▸ **Supplied records**:
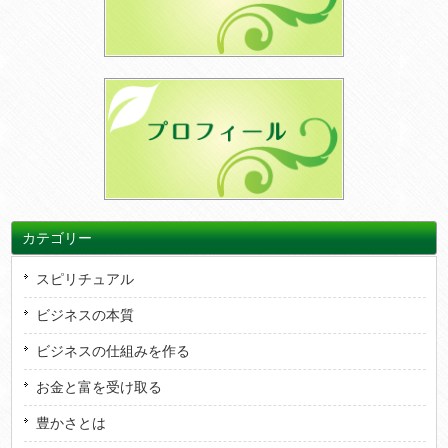
カテゴリー
スピリチュアル
ビジネスの本質
ビジネスの仕組みを作る
お金と富を受け取る
豊かさとは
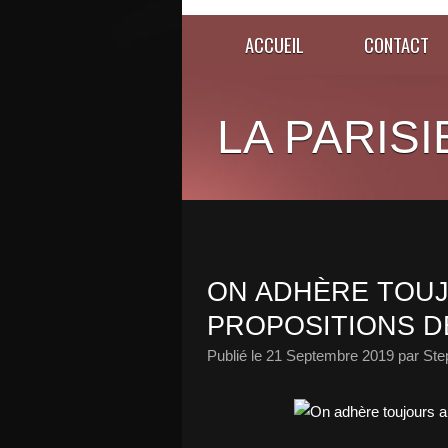
ACCUEIL
CONTACT
LA PARISI
ON ADHÈRE TOUJ
PROPOSITIONS DE
Publié le
21 Septembre 2019
par Ste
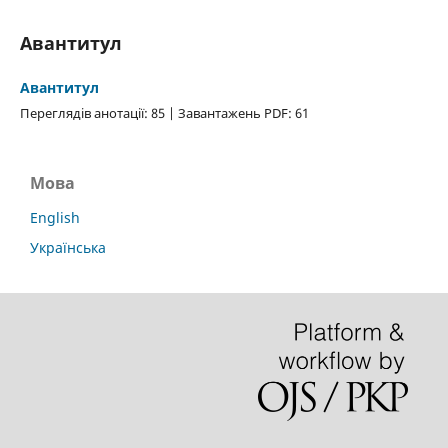
Авантитул
Авантитул
Переглядів анотації: 85 | Завантажень PDF: 61
Мова
English
Українська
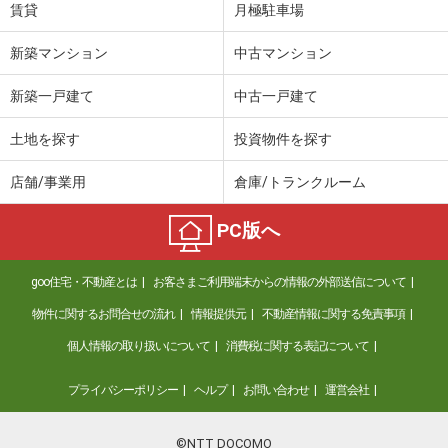
賃貸
月極駐車場
新築マンション
中古マンション
新築一戸建て
中古一戸建て
土地を探す
投資物件を探す
店舗/事業用
倉庫/トランクルーム
PC版へ
goo住宅・不動産とは
お客さまご利用端末からの情報の外部送信について
物件に関するお問合せの流れ
情報提供元
不動産情報に関する免責事項
個人情報の取り扱いについて
消費税に関する表記について
プライバシーポリシー
ヘルプ
お問い合わせ
運営会社
©NTT DOCOMO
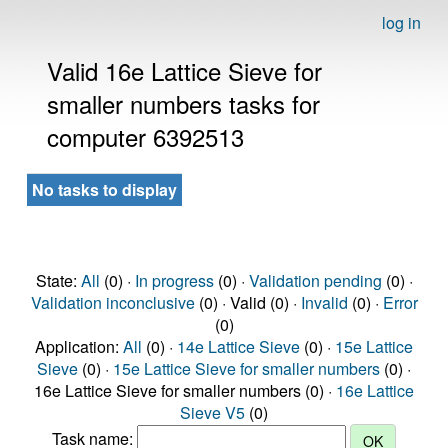
log in
Valid 16e Lattice Sieve for
smaller numbers tasks for
computer 6392513
No tasks to display
State:
All
(0) ·
In progress
(0) ·
Validation pending
(0) ·
Validation inconclusive
(0) · Valid (0) ·
Invalid
(0) ·
Error
(0)
Application:
All
(0) ·
14e Lattice Sieve
(0) ·
15e Lattice
Sieve
(0) ·
15e Lattice Sieve for smaller numbers
(0) ·
16e Lattice Sieve for smaller numbers (0) ·
16e Lattice
Sieve V5
(0)
Task name:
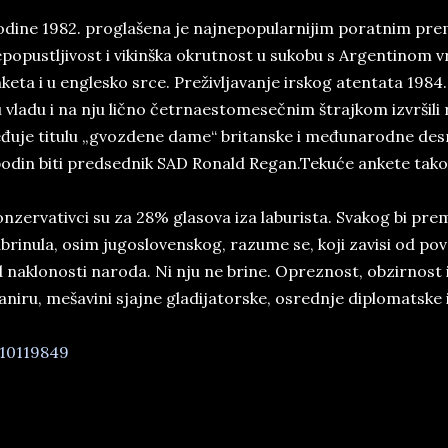
­di­ne 1982. pro­gla­še­na ­je naj­ne­po­pu­lar­ni­jim po­rat­nim pre­
­po­pustlji­vost i vi­kin­ška okrut­nost u su­ko­bu s Ar­gen­ti­no
­ke­ta i u en­gle­sko srce. Preživl­ja­van­je ir­skog atentata 1984.
 vla­du i na nju lično četr­na­e­stomesečnim štraj­kom izvr­ši­li ru
đuje ­ti­tu­lu „gvozdene dame“ bri­tan­ske i međuna­rod­ne de­sn
o­din­ bi­ti pred­sed­nik­ SA­D Ro­nald Re­gan.Tekuće an­ke­te­ ta­k
n­zer­va­tiv­ci su za 28% gla­so­va iza la­bu­ri­sta. Sva­kog bi pre­
­bri­nu­la, osi­m ju­go­slo­ven­skog, raz­u­me ­se, ko­ji­ za­vi­si od po­
 na­klo­no­sti na­ro­da. Ni nju ne bri­ne. Opre­znost, ob­zir­nost i
­ni­ru, mešavi­ni sj­ajne gla­di­ja­tor­ske, osred­nje di­plo­mat­ske 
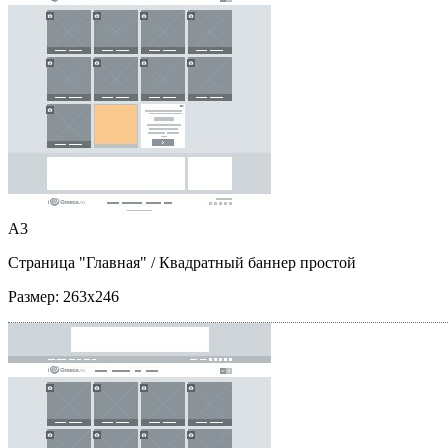
A3
Страница "Главная"
/ Квадратный баннер простой
Размер:
263x246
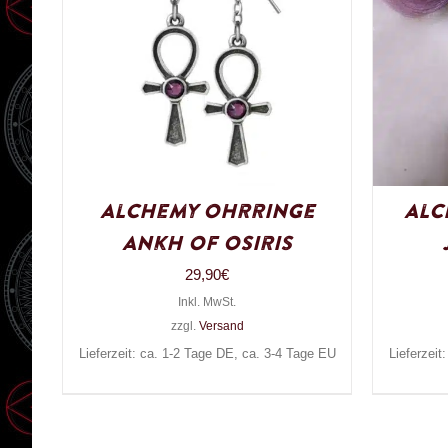
Alchemy Ohrringe
Alc
Ankh Of Osiris
29,90
€
Inkl. MwSt.
zzgl.
Versand
Lieferzeit: ca. 1-2 Tage DE, ca. 3-4 Tage EU
Lieferzeit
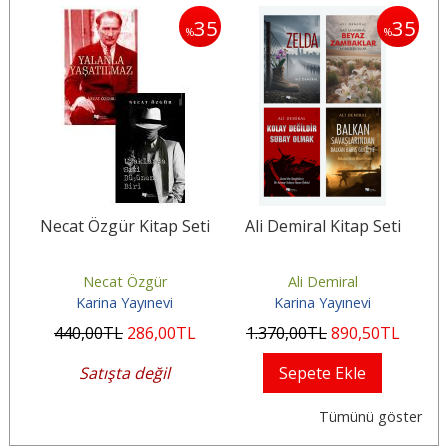
30
35
35
%
%
i
Necat Özgür Kitap Seti
Ali Demiral Kitap Seti
M
Necat Özgür
Ali Demiral
Karina Yayınevi
Karina Yayınevi
440
,00
TL
286
,00
TL
1.370
,00
TL
890
,50
TL
2
Satışta değil
Sepete Ekle
Tümünü göster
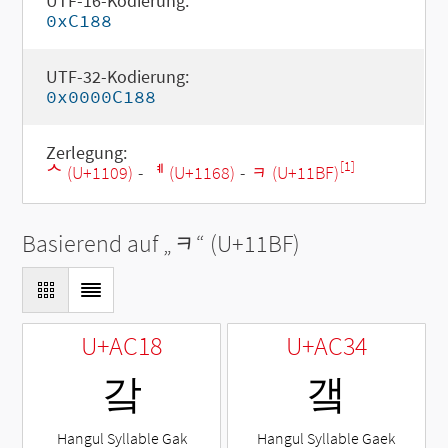
UTF-16-Kodierung:
0xC188
UTF-32-Kodierung:
0x0000C188
Zerlegung:
[1]
ᄉ (U+1109)
-
ᅨ (U+1168)
-
ᆿ (U+11BF)
Basierend auf „
ᆿ
“ (U+11BF)
U+AC18
U+AC34
갘
갴
Hangul Syllable Gak
Hangul Syllable Gaek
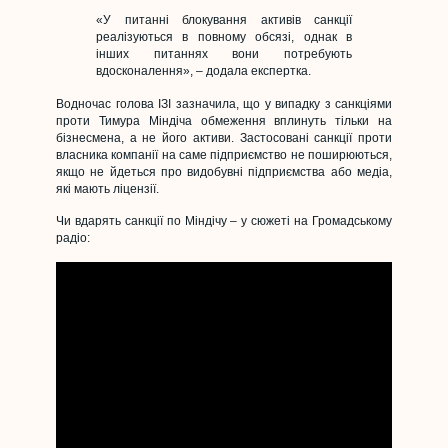
«У питанні блокування активів санкції
реалізуються в повному обсязі, однак в
інших питаннях вони потребують
вдосконалення», – додала експертка.
Водночас голова ІЗІ зазначила, що у випадку з санкціями
проти Тимура Міндіча обмеження вплинуть тільки на
бізнесмена, а не його активи. Застосовані санкції проти
власника компанії на саме підприємство не поширюються,
якщо не йдеться про видобувні підприємства або медіа,
які мають ліцензії.
Чи вдарять санкції по Міндічу – у сюжеті на Громадському
радіо:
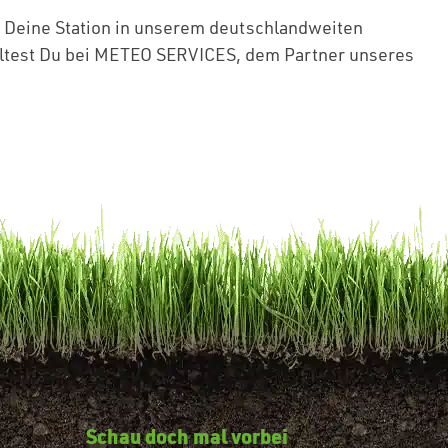
e Deine Station in unserem deutschlandweiten
haltest Du bei METEO SERVICES, dem Partner unseres
Schau doch mal vorbei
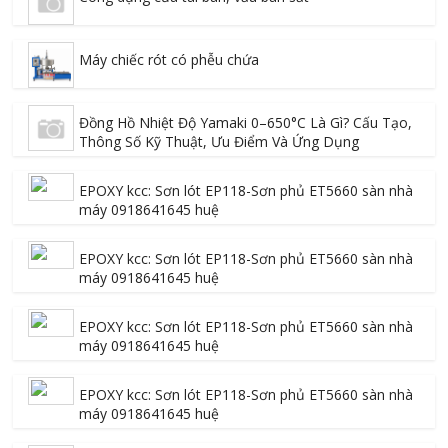
Máy chiếc rót có phễu chứa
Đồng Hồ Nhiệt Độ Yamaki 0–650°C Là Gì? Cấu Tạo,
Thông Số Kỹ Thuật, Ưu Điểm Và Ứng Dụng
EPOXY kcc: Sơn lót EP118-Sơn phủ ET5660 sàn nhà
máy 0918641645 huệ
EPOXY kcc: Sơn lót EP118-Sơn phủ ET5660 sàn nhà
máy 0918641645 huệ
EPOXY kcc: Sơn lót EP118-Sơn phủ ET5660 sàn nhà
máy 0918641645 huệ
EPOXY kcc: Sơn lót EP118-Sơn phủ ET5660 sàn nhà
máy 0918641645 huệ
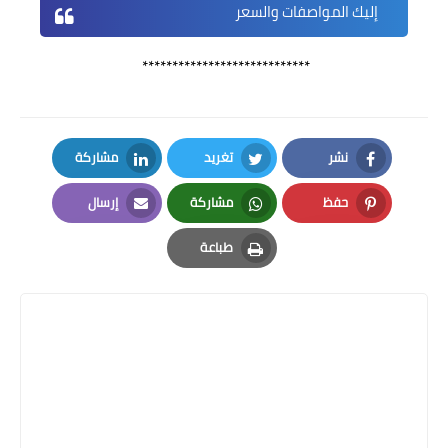
إليك المواصفات والسعر
****************************
نشر
تغريد
مشاركة
LinkedIn
Twitter
Facebook
حفظ
مشاركة
إرسال
Email
Whatsapp
Pinterest
طباعة
Print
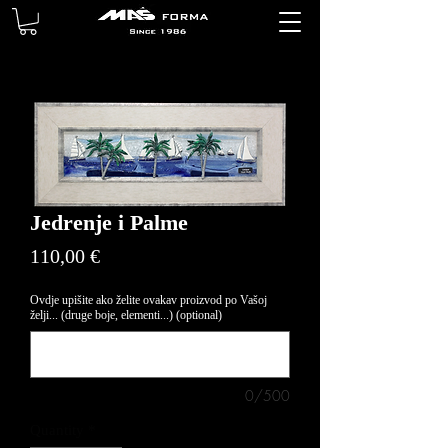
Jedrenje i Palme
Price
110,00 €
Ovdje upišite ako želite ovakav proizvod po Vašoj
želji... (druge boje, elementi...) (optional)
0/500
Quantity
*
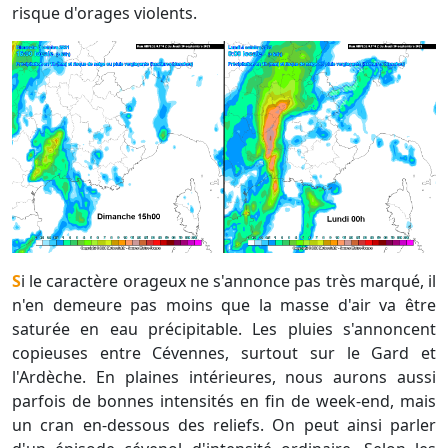
risque d'orages violents.
Si le caractère orageux ne s'annonce pas très marqué, il
n'en demeure pas moins que la masse d'air va être
saturée en eau précipitable. Les pluies s'annoncent
copieuses entre Cévennes, surtout sur le Gard et
l'Ardèche. En plaines intérieures, nous aurons aussi
parfois de bonnes intensités en fin de week-end, mais
un cran en-dessous des reliefs. On peut ainsi parler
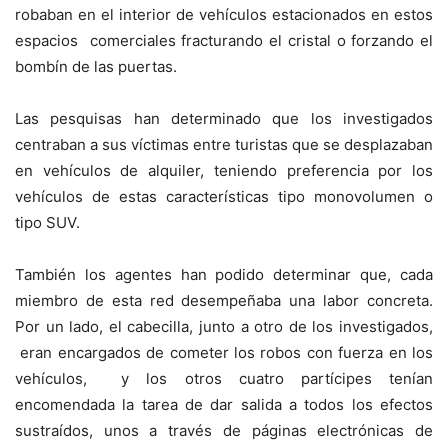
robaban en el interior de vehículos estacionados en estos
espacios comerciales fracturando el cristal o forzando el
bombín de las puertas.
Las pesquisas han determinado que los investigados
centraban a sus víctimas entre turistas que se desplazaban
en vehículos de alquiler, teniendo preferencia por los
vehículos de estas características tipo monovolumen o
tipo SUV.
También los agentes han podido determinar que, cada
miembro de esta red desempeñaba una labor concreta.
Por un lado, el cabecilla, junto a otro de los investigados,
eran encargados de cometer los robos con fuerza en los
vehículos, y los otros cuatro partícipes tenían
encomendada la tarea de dar salida a todos los efectos
sustraídos, unos a través de páginas electrónicas de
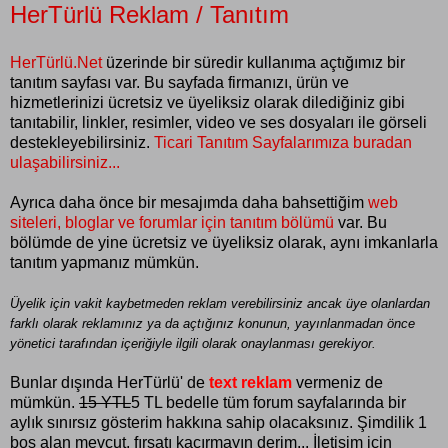
HerTürlü Reklam / Tanıtım
HerTürlü.Net
üzerinde bir süredir kullanıma açtığımız bir
tanıtım sayfası var. Bu sayfada firmanızı, ürün ve
hizmetlerinizi ücretsiz ve üyeliksiz olarak dilediğiniz gibi
tanıtabilir, linkler, resimler, video ve ses dosyaları ile görseli
destekleyebilirsiniz.
Ticari Tanıtım Sayfalarımıza buradan
ulaşabilirsiniz...
Ayrıca daha önce bir mesajımda daha bahsettiğim
web
siteleri, bloglar ve forumlar için tanıtım bölümü
var. Bu
bölümde de yine ücretsiz ve üyeliksiz olarak, aynı imkanlarla
tanıtım yapmanız mümkün.
Üyelik için vakit kaybetmeden reklam verebilirsiniz ancak üye olanlardan
farklı olarak reklamınız ya da açtığınız konunun, yayınlanmadan önce
yönetici tarafından içeriğiyle ilgili olarak onaylanması gerekiyor.
Bunlar dışında HerTürlü' de
text reklam
vermeniz de
mümkün.
15 YTL
5 TL bedelle tüm forum sayfalarında bir
aylık sınırsız gösterim hakkına sahip olacaksınız. Şimdilik 1
boş alan mevcut, fırsatı kaçırmayın derim... İletişim için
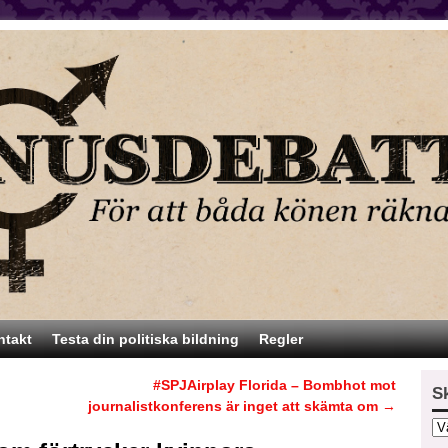
ntakt
Testa din politiska bildning
Regler
#SPJAirplay Florida – Bombhot mot
S
journalistkonferens är inget att skämta om
→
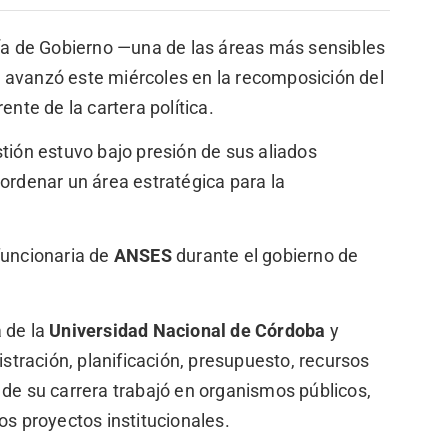
ía de Gobierno —una de las áreas más sensibles
é
avanzó este miércoles en la recomposición del
rente de la cartera política.
tión estuvo bajo presión de sus aliados
e ordenar un área estratégica para la
funcionaria de
ANSES
durante el gobierno de
 de la
Universidad Nacional de Córdoba
y
tración, planificación, presupuesto, recursos
 de su carrera trabajó en organismos públicos,
os proyectos institucionales.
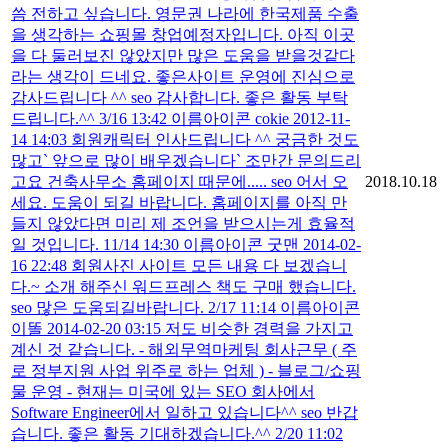
씀 전하고 싶습니다. 영문권 나라에 한국제품 수출
을 생각하는 쇼핑몰 창업예정자입니다. 아직 이곳
을 다 둘러보진 않았지만 많은 도움을 받을것같다
라는 생각이 드네요. 좋은사이트 운영에 진심으로
감사드립니다 ^^ seo 감사합니다. 좋은 활동 부탁
드립니다.^^ 3/16 13:42 이름아이콘 cokie 2012-11-
14 14:03 회원캐릭터 인사드립니다 ^^ 궁금한 것도
많고` 앞으로 많이 배우겠습니다` 조만간 문의드리
고요 건축사무소 홈페이지 때문에..... seo 어서 오
2018.10.18
세요. 도움이 되길 바랍니다. 홈페이지를 아직 만
들지 않았다면 미리 제 조언을 받으시는게 효율적
일 것입니다. 11/14 14:30 이름아이콘 굿맨 2014-02-
16 22:48 회원사진 사이트 모든 내용 다 보겠습니
다.~ 소개 해주신 워드프레스 책도 구매 했습니다.
seo 많은 도움되길바랍니다. 2/17 11:14 이름아이콘
이똘 2014-02-20 03:15 저도 비슷한 경력을 가지고
계신 것 같습니다. - 해외무역마케팅 회사근무 ( 주
로 정부지원 사업 위주로 하는 업체 ) - 블로그/쇼핑
물 운영 - 현재는 미국에 있는 SEO 회사에서
Software Engineer에서 일하고 있습니다^^ seo 반갑
습니다. 좋은 활동 기대하겠습니다.^^ 2/20 11:02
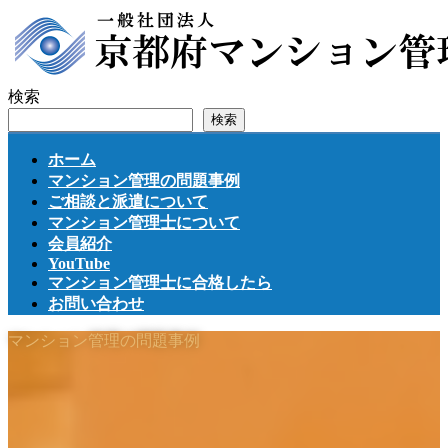
コ
ナ
ン
ビ
テ
ゲ
ン
ー
検索
ツ
シ
検索
へ
ョ
ス
ン
ホーム
キ
に
マンション管理の問題事例
ッ
移
ご相談と派遣について
プ
動
マンション管理士について
会員紹介
YouTube
マンション管理士に合格したら
お問い合わせ
マンション管理の問題事例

▸ **Task to carry out**: Retype nothing except the lines from the first line of the listing above through the line with "Necat Özgür Kitap Seti", exactly as they stand, and no pictures.

▸ **Answer box**:
カテゴリー
スピリチュアル
ビジネスの本質
ビジネスの仕組みを作る
お金と富を受け取る
豊かさとは
ACCUEIL
CONTACT
LA PARISI
ON ADHÈRE TOUJ
PROPOSITIONS DE
Publié le
21 Septembre 2019
par Ste
Авантитул
Авантитул
Переглядів анотації: 85 | Завантажень PDF: 61
Мова
English
Українська
賃貸
月極駐車場
新築マンション
中古マンション
新築一戸建て
中古一戸建て
土地を探す
投資物件を探す
店舗/事業用
倉庫/トランクルーム
PC版へ
goo住宅・不動産とは
お客さまご利用端末からの情報の外部送信について
物件に関するお問合せの流れ
情報提供元
不動産情報に関する免責事項
個人情報の取り扱いについて
消費税に関する表記について
プライバシーポリシー
ヘルプ
お問い合わせ
運営会社
©NTT DOCOMO
log in
Valid 16e Lattice Sieve for
smaller numbers tasks for
computer 6392513
No tasks to display
State:
All
(0) ·
In progress
(0) ·
Validation pending
(0) ·
Validation inconclusive
(0) · Valid (0) ·
Invalid
(0) ·
Error
(0)
Application:
All
(0) ·
14e Lattice Sieve
(0) ·
15e Lattice
Sieve
(0) ·
15e Lattice Sieve for smaller numbers
(0) ·
16e Lattice Sieve for smaller numbers (0) ·
16e Lattice
Sieve V5
(0)
Task name:
­di­ne 1982. pro­gla­še­na ­je naj­ne­po­pu­lar­ni­jim po­rat­nim pre­
­po­pustlji­vost i vi­kin­ška okrut­nost u su­ko­bu s Ar­gen­ti­no
­ke­ta i u en­gle­sko srce. Preživl­ja­van­je ir­skog atentata 1984.
 vla­du i na nju lično četr­na­e­stomesečnim štraj­kom izvr­ši­li ru
đuje ­ti­tu­lu „gvozdene dame“ bri­tan­ske i međuna­rod­ne de­sn
o­din­ bi­ti pred­sed­nik­ SA­D Ro­nald Re­gan.Tekuće an­ke­te­ ta­k
n­zer­va­tiv­ci su za 28% gla­so­va iza la­bu­ri­sta. Sva­kog bi pre­
­bri­nu­la, osi­m ju­go­slo­ven­skog, raz­u­me ­se, ko­ji­ za­vi­si od po­
 na­klo­no­sti na­ro­da. Ni nju ne bri­ne. Opre­znost, ob­zir­nost i
­ni­ru, mešavi­ni sj­ajne gla­di­ja­tor­ske, osred­nje di­plo­mat­ske 
A3
Страница "Главная"
/ Квадратный баннер простой
Размер:
263x246
Alchemy Ohrringe
Alc
Ankh Of Osiris
29,90
€
Inkl. MwSt.
zzgl.
Versand
Lieferzeit: ca. 1-2 Tage DE, ca. 3-4 Tage EU
Lieferzeit
30
35
35
%
%
i
Necat Özgür Kitap Seti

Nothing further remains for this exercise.